简体繁体 English

我可以使用 memory 映射文件在数据生成处理工作流程中删除或改进磁盘 IO 时间吗？

[英]Can I use memory mapping file to remove or improve the disk IO time in a data generating-processing workflow?

原文 2022-09-09 21:45:07 6 1 caching/ parallel-processing/ ipc/ mmap

I have two programs, the first program (lets' call it A) creates a huge chunk of data and save them on disk, the second program (lets' call it B) reads data from disk and perform data processing.我有两个程序，第一个程序（我们称之为 A）创建大量数据并将它们保存在磁盘上，第二个程序（我们称之为 B）从磁盘读取数据并执行数据处理。 The old workflow is that, I run program A, save data on disk, then run program B, load the data from disk, then process the data.旧的工作流程是，我运行程序 A，将数据保存在磁盘上，然后运行程序 B，从磁盘加载数据，然后处理数据。 However, this is very time-consuming, since we need two disk IO for large data.但是，这非常耗时，因为我们需要两个磁盘 IO 来处理大数据。

One trivial way to solve this problem is to simply merge the two programs.解决此问题的一种简单方法是简单地合并两个程序。 However, I do NOT want to do this (imagine with a single dataset, we want to have multiple data processing programs running in parallel on the same node, which makes it necessary to separate the two programs).但是，我不想这样做（假设使用单个数据集，我们希望在同一个节点上并行运行多个数据处理程序，这使得有必要将两个程序分开）。 I was told that there is a technique called memory mapping file, which allows multiple processes to communicate and share memory.有人告诉我有一种技术叫做 memory 映射文件，它允许多个进程通信和共享 memory。 I find some reference in https://man7.org/linux/man-pages/man3/shm_unlink.3.html .我在https://man7.org/linux/man-pages/man3/shm_unlink.3.html中找到了一些参考资料。

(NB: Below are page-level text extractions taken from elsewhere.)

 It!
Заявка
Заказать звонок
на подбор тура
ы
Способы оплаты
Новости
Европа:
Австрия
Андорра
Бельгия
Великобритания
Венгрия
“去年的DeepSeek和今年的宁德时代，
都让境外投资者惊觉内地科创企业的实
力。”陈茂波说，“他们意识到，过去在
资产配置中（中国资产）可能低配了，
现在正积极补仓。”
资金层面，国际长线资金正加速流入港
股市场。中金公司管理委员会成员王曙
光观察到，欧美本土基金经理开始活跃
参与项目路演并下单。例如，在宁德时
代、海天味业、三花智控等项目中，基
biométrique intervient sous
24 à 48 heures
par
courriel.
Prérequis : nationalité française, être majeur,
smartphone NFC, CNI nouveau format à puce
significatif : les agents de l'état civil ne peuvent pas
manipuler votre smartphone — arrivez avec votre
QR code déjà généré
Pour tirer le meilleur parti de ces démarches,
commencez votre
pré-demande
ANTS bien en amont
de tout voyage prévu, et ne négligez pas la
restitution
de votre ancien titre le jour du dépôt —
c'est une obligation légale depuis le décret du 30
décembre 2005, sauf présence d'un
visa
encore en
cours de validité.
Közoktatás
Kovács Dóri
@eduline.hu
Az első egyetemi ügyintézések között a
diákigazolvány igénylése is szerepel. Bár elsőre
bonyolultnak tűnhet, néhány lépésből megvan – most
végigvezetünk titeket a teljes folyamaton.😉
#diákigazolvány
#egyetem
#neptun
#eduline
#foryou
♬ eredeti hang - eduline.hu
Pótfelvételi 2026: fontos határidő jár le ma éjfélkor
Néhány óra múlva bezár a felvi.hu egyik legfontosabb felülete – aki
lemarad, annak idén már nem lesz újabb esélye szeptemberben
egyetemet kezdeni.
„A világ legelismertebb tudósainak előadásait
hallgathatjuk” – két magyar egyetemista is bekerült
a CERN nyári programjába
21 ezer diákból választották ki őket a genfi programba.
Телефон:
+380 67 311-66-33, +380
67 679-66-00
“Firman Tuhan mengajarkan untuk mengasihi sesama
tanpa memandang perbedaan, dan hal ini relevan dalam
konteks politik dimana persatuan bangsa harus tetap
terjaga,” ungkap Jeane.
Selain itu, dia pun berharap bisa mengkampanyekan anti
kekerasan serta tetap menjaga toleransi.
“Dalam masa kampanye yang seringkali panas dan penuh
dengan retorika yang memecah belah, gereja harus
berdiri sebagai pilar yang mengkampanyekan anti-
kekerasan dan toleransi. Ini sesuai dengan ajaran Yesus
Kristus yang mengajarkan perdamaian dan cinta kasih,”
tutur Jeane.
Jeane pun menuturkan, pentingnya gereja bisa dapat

However, in the example shown there, the execution of two programs (processes) is overlapped, and the two processes communicate with each other in a "bouncing" fashion.但是，在此处显示的示例中，两个程序（进程）的执行是重叠的，并且两个进程以“弹跳”方式相互通信。 In my case, I am not allowed to have such communication pattern.就我而言，我不允许有这样的沟通模式。 For some reason I have to make sure that program B is executed only after program A is finished (serial workflow).出于某种原因，我必须确保仅在程序 A 完成后才执行程序 B（串行工作流程）。 I just wonder if mmap can still be used in my case?我只是想知道 mmap 在我的情况下是否仍然可以使用？ I know it seems weird since at some point there is some memory allocated by program A while no program is running (between A and B), which might leads to memory leak, but if this optimization is possible, it would be a huge improvement.我知道这看起来很奇怪，因为在某些时候程序 A 分配了一些 memory 而没有程序正在运行（在 A 和 B 之间），这可能导致 memory 泄漏，但如果可以进行这种优化，那将是一个巨大的改进。 Thanks!谢谢！

1 个解决方案

Memory mapped files and shared memory are two different concepts. Memory 映射文件和共享 memory 是两个不同的概念。

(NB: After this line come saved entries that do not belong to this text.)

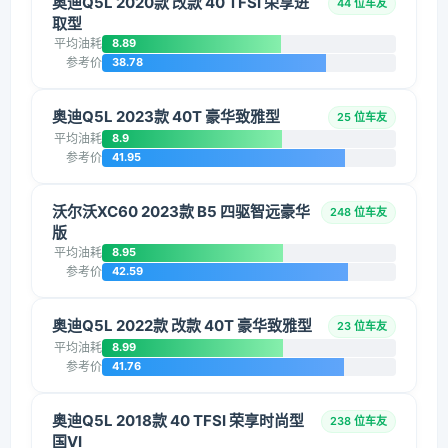
奥迪Q5L 2020款 改款 40 TFSI 荣享进
44 位车友
取型
平均油耗
8.89
参考价
38.78
奥迪Q5L 2023款 40T 豪华致雅型
25 位车友
平均油耗
8.9
参考价
41.95
沃尔沃XC60 2023款 B5 四驱智远豪华
248 位车友
版
平均油耗
8.95
参考价
42.59
奥迪Q5L 2022款 改款 40T 豪华致雅型
23 位车友
平均油耗
8.99
参考价
41.76
奥迪Q5L 2018款 40 TFSI 荣享时尚型
238 位车友
国VI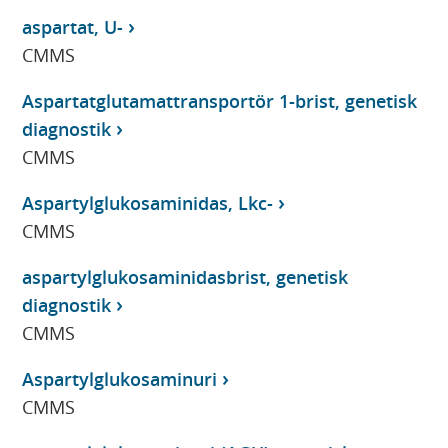
aspartat, U-
CMMS
Aspartatglutamattransportör 1-brist, genetisk
diagnostik
CMMS
Aspartylglukosaminidas, Lkc-
CMMS
aspartylglukosaminidasbrist, genetisk
diagnostik
CMMS
Aspartylglukosaminuri
CMMS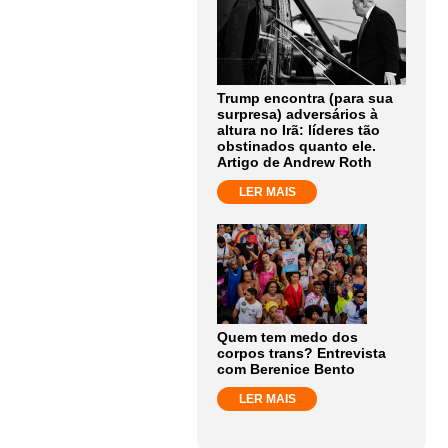
Trump encontra (para sua
surpresa) adversários à
altura no Irã: líderes tão
obstinados quanto ele.
Artigo de Andrew Roth
LER MAIS
Quem tem medo dos
corpos trans? Entrevista
com Berenice Bento
LER MAIS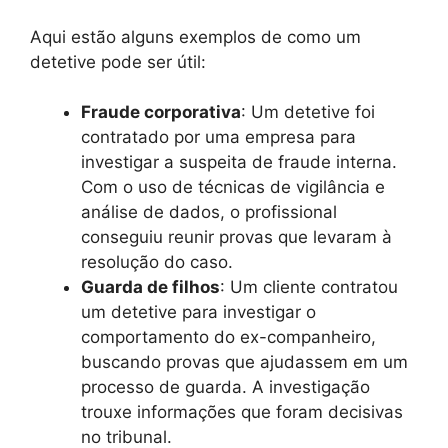
Aqui estão alguns exemplos de como um
detetive pode ser útil:
Fraude corporativa
: Um detetive foi
contratado por uma empresa para
investigar a suspeita de fraude interna.
Com o uso de técnicas de vigilância e
análise de dados, o profissional
conseguiu reunir provas que levaram à
resolução do caso.
Guarda de filhos
: Um cliente contratou
um detetive para investigar o
comportamento do ex-companheiro,
buscando provas que ajudassem em um
processo de guarda. A investigação
trouxe informações que foram decisivas
no tribunal.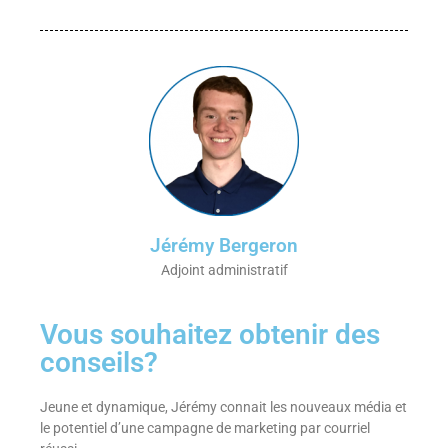
Jérémy Bergeron
Adjoint administratif
Vous souhaitez obtenir des
conseils?
Jeune et dynamique, Jérémy connait les nouveaux média et
le potentiel d’une campagne de marketing par courriel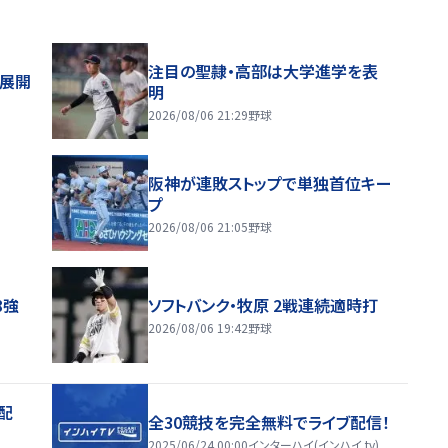
注目の聖隷・高部は大学進学を表
舗展開
明
2026/08/06 21:29
野球
阪神が連敗ストップで単独首位キー
プ
2026/08/06 21:05
野球
8強
ソフトバンク・牧原 2戦連続適時打
2026/08/06 19:42
野球
配
全30競技を完全無料でライブ配信！
2025/06/24 00:00
インターハイ(インハイ.tv)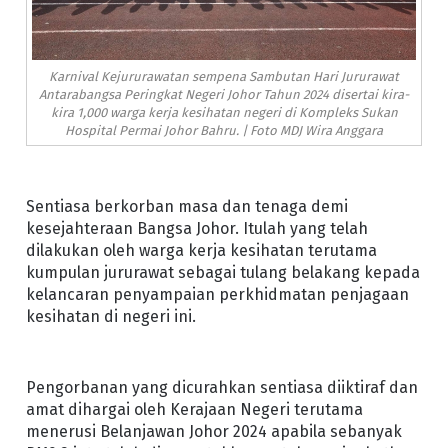
Karnival Kejururawatan sempena Sambutan Hari Jururawat
Antarabangsa Peringkat Negeri Johor Tahun 2024 disertai kira-
kira 1,000 warga kerja kesihatan negeri di Kompleks Sukan
Hospital Permai Johor Bahru. | Foto MDJ Wira Anggara
Sentiasa berkorban masa dan tenaga demi
kesejahteraan Bangsa Johor. Itulah yang telah
dilakukan oleh warga kerja kesihatan terutama
kumpulan jururawat sebagai tulang belakang kepada
kelancaran penyampaian perkhidmatan penjagaan
kesihatan di negeri ini.
Pengorbanan yang dicurahkan sentiasa diiktiraf dan
amat dihargai oleh Kerajaan Negeri terutama
menerusi Belanjawan Johor 2024 apabila sebanyak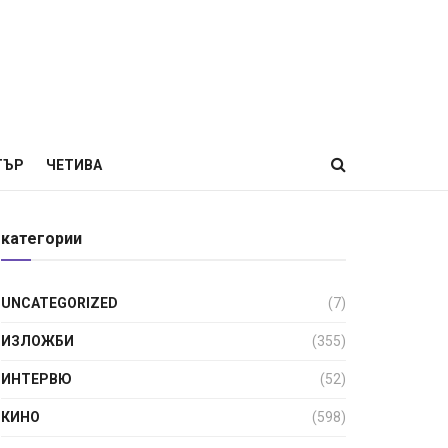
ТЪР
ЧЕТИВА
категории
UNCATEGORIZED
(7)
ИЗЛОЖБИ
(355)
ИНТЕРВЮ
(52)
КИНО
(598)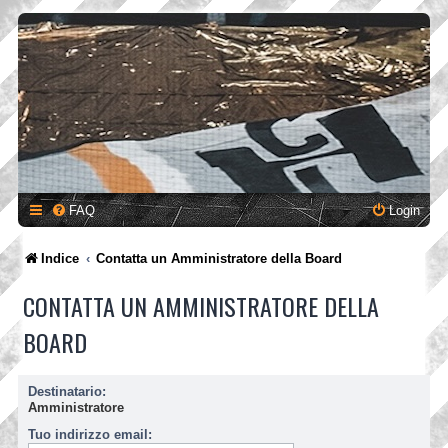
FAQ
Login
Indice
Contatta un Amministratore della Board
CONTATTA UN AMMINISTRATORE DELLA
BOARD
Destinatario:
Amministratore
Tuo indirizzo email:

The former enable you to map a file in memory so that reads to the memory location read the file and write to the memory location write into the file. The former enable you to map a file in memory so that reads to the memory location read the file and write to the memory location write into the file. This kind of operation is very useful to abstract IO accesses as basic memory read/write.这种操作对于将 IO 访问抽象为基本的 memory 读/写非常有用。 It is especially useful for big-data applications (or just to reuse code so to compute files directly).它对于大数据应用程序特别有用（或者只是重用代码以便直接计算文件）。

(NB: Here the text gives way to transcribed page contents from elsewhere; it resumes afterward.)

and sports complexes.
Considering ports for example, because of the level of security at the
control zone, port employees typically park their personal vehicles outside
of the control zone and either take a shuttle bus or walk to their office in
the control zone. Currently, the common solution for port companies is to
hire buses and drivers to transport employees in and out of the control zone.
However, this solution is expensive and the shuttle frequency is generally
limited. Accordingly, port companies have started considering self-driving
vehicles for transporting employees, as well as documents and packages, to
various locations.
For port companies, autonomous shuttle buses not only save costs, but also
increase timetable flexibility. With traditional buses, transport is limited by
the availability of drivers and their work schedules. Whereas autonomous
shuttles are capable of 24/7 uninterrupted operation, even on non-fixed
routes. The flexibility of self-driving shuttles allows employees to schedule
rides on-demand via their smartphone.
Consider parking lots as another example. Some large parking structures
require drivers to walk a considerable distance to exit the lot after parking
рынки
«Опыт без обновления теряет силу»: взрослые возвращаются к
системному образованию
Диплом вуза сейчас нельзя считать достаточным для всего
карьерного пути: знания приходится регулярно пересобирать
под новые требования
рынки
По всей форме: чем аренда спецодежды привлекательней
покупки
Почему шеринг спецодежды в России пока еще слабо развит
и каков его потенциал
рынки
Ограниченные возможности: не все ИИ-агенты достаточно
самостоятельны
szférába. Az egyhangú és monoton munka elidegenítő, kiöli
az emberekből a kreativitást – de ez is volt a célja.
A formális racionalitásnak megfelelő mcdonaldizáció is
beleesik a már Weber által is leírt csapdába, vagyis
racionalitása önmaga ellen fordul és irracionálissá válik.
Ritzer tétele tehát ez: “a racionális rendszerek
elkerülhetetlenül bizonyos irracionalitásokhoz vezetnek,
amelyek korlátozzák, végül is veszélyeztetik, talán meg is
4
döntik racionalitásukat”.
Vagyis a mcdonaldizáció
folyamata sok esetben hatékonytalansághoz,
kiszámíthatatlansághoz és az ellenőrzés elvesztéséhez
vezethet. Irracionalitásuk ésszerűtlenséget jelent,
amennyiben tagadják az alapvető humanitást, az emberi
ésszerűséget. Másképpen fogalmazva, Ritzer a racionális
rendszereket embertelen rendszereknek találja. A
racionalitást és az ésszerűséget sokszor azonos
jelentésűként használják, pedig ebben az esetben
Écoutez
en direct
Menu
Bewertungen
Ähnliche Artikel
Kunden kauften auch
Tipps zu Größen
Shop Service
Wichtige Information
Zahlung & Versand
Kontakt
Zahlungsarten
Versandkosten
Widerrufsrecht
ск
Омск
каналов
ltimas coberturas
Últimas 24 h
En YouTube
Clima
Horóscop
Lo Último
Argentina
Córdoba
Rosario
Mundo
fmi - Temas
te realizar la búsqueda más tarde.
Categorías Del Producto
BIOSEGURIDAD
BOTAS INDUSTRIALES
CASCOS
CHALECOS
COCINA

The later is typically used for multiple running programs to communicate together while being in different processes.后者通常用于多个正在运行的程序在不同进程中进行通信。 For example, programs like the Chrome/Chromium browser use that so to communicate between tabs that are different processes (for sake of security).例如，像 Chrome/Chromium 浏览器这样的程序使用它在不同进程的选项卡之间进行通信（为了安全起见）。 It is also used in HPC for fast MPI communication between processes lying on the same computing node.它还用于 HPC 中，用于位于同一计算节点上的进程之间的快速 MPI 通信。

Linux also enable you to use pipes so for one process to send data to another. Linux 还使您能够使用管道，以便一个进程将数据发送到另一个进程。 The pipe is closed when the process emitting data ends. pipe 在进程发送数据结束时关闭。 This is useful for dataflow-based processing (eg. text filtering using grep for example).这对于基于数据流的处理很有用（例如，使用grep进行文本过滤）。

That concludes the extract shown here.